PROBLEM TO WORK ON → Find and copy each line of the listing below that has the word "rapport" in it.

MATERIAL PROVIDED →
§

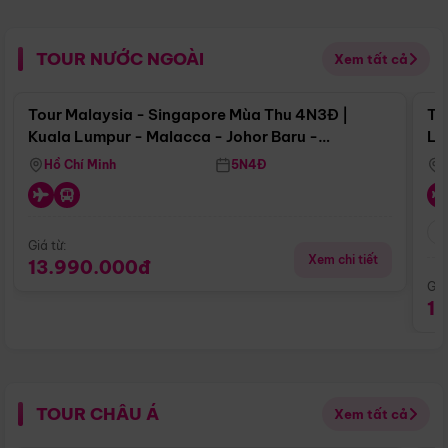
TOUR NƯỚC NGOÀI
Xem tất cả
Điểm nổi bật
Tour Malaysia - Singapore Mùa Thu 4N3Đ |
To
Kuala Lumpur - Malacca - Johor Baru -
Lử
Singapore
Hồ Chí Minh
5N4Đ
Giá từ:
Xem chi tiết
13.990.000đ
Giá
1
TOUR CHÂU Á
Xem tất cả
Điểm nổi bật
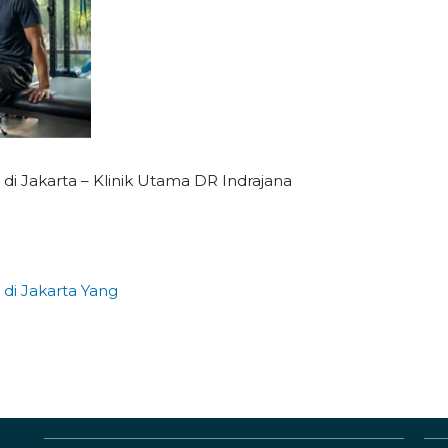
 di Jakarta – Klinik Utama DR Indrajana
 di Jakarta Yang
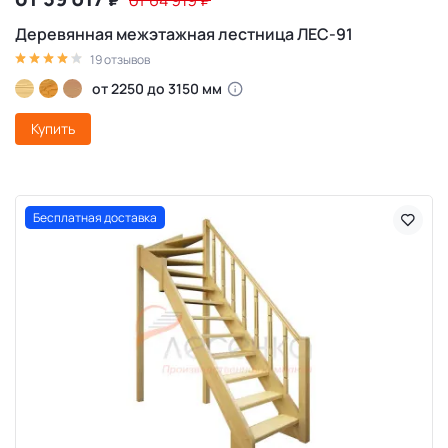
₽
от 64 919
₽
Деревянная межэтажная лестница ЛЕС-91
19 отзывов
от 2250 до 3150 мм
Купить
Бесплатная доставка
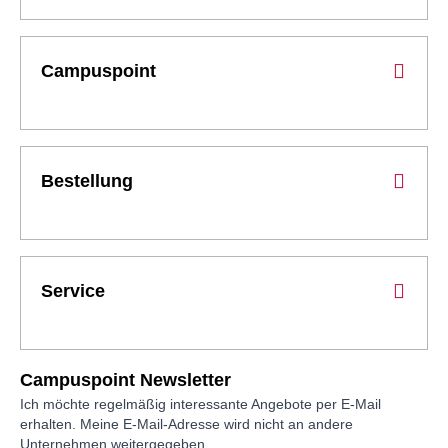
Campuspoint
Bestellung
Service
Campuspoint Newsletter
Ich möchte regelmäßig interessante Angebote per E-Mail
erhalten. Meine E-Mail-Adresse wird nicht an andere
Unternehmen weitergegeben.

§

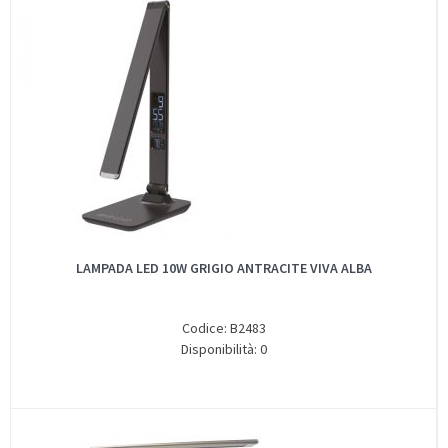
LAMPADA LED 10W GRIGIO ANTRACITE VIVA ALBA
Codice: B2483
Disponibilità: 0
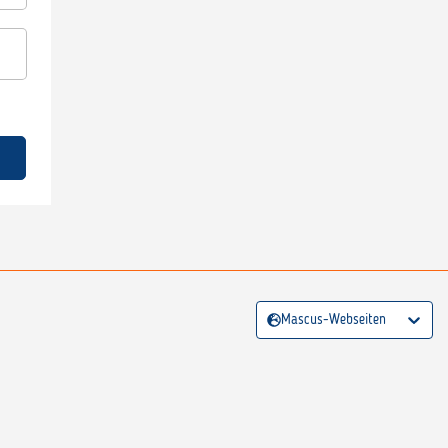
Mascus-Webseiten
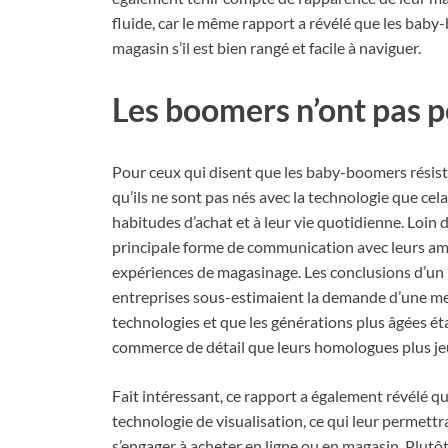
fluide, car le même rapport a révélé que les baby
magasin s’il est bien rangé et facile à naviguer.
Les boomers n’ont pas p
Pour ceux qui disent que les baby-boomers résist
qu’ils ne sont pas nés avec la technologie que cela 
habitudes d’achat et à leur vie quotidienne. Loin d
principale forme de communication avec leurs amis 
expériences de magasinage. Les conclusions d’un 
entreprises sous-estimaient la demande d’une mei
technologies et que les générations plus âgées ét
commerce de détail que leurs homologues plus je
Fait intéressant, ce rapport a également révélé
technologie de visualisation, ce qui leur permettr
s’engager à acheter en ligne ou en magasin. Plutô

§

ANSWER AREA →
fluide, car le même rapport a révélé que les baby
Fait intéressant, ce rapport a également révélé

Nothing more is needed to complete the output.